Multiple auto-deploy patches crawl on the Orbodun, and he drops the dice-less assassin easily with another stun blast in the vitals. I wink mockingly at the Vega Lizard, mark him as the next target for the Orbodun, and then dance around him to crunch the shock trooper's pistol in his over-extended pose. The shock trooper swears, and pulls out a new weapon, and saves his dice realizing he probably can't hit anyone. The Vega Lizard roars as he turns to try to bite my head off - and I'm sure as shit not going to volunteer for that either: I duck it hard. The assassin snores.

"ENOUGH."

The Orbodun holds off shooting the Vega Lizard, and the arrayed reptiloid goons reign themselves in from their frustrated fury.
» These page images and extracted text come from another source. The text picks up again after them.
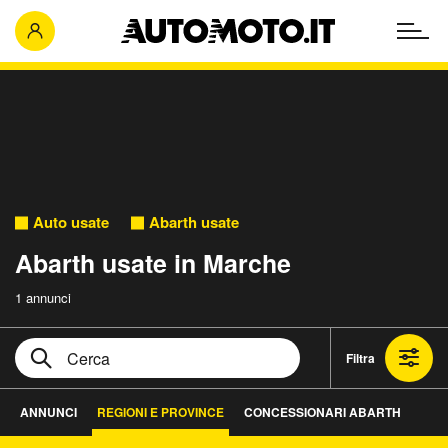
Auto usate
Abarth usate
Abarth usate in Marche
1 annunci
Filtra
ANNUNCI
REGIONI E PROVINCE
CONCESSIONARI ABARTH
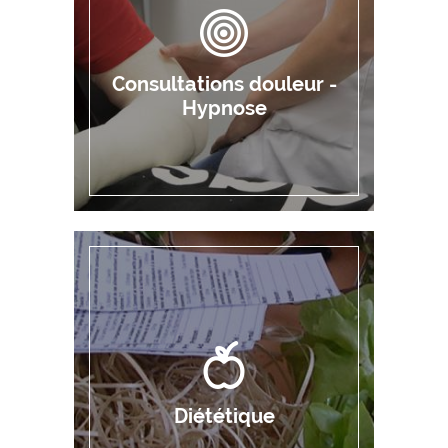
Consultations douleur -
Hypnose
Diététique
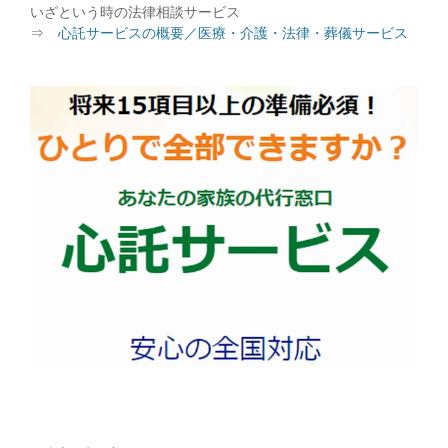
いざという時の法律相談サービス
⇒
心託サービスの概要／医療・介護・法律・葬儀サービス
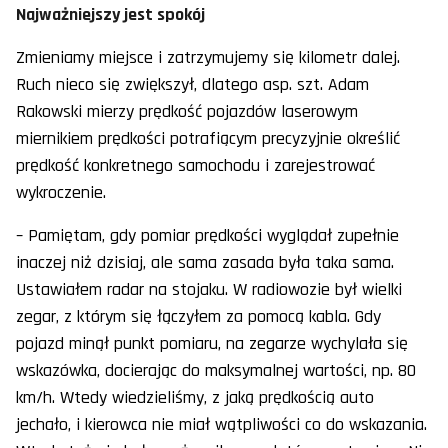
Najważniejszy jest spokój
Zmieniamy miejsce i zatrzymujemy się kilometr dalej.
Ruch nieco się zwiększył, dlatego asp. szt. Adam
Rakowski mierzy prędkość pojazdów laserowym
miernikiem prędkości potrafiącym precyzyjnie określić
prędkość konkretnego samochodu i zarejestrować
wykroczenie.
– Pamiętam, gdy pomiar prędkości wyglądał zupełnie
inaczej niż dzisiaj, ale sama zasada była taka sama.
Ustawiałem radar na stojaku. W radiowozie był wielki
zegar, z którym się łączyłem za pomocą kabla. Gdy
pojazd minął punkt pomiaru, na zegarze wychylała się
wskazówka, docierając do maksymalnej wartości, np. 80
km/h. Wtedy wiedzieliśmy, z jaką prędkością auto
jechało, i kierowca nie miał wątpliwości co do wskazania.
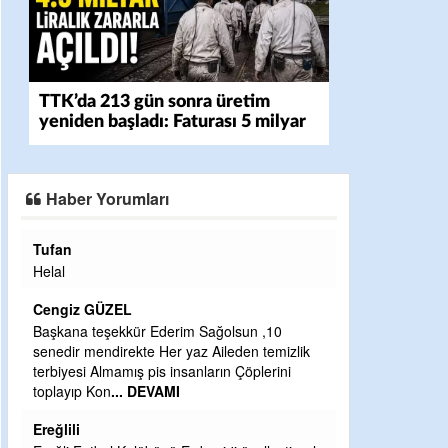
TTK’da 213 gün sonra üretim
yeniden başladı: Faturası 5 milyar
liraya dayandı
Haber Yorumları
Halil Aydın
Çırak ustasından öğrenir kısmet bağlamayı...
Ben İbrahim Yalçını tebrik ediyorum.
CEVDET YILMAZ
GULDERE DERE ÇALIŞMALARI, SEKIZ YIL
ÖNCE ALKAYA TARAFINDAN BAŞLATILDI,
ETRASFINDA YERLEŞİM YERI OLMAYAN
KISIMLARA DUVARLAR YAPILDI."BURADAK
...
DEVAMI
The voice came from a diminutive Crocaloid, and he matches the description of the client we've come to meet.

With a rolling gait, the Orbodun heads over to me and shoves the stun rifle contemptuously into its robotic holster in my oversized satchel. "I assume you enjoyed the show."

"Yes. Very amusing. Though I had hoped to see your assassination skills at work. Why the stun weapon?"

"Whim. Stupid whim. And I think that if you run a medical scanner over these losers, you'll find that every one of those stun blasts would have been a killing shot. So it allowed me to show off four killshots with just three enemy combatants."

The crocaloid smiles. They're really good at smiling. Something to do with having lots and lots of teeth. "So, you didn't notice the fourth combatant?" He gestures at the guide who appears slyly.

With élan that I couldn't possibly summon myself, the Orbodun smiles back. "Oh, in a real fight, he would have shown up far too late to be counted. Besides, I was planning on letting the Massetin eat him."

It's funnier when you remember that Orboduns don't lie.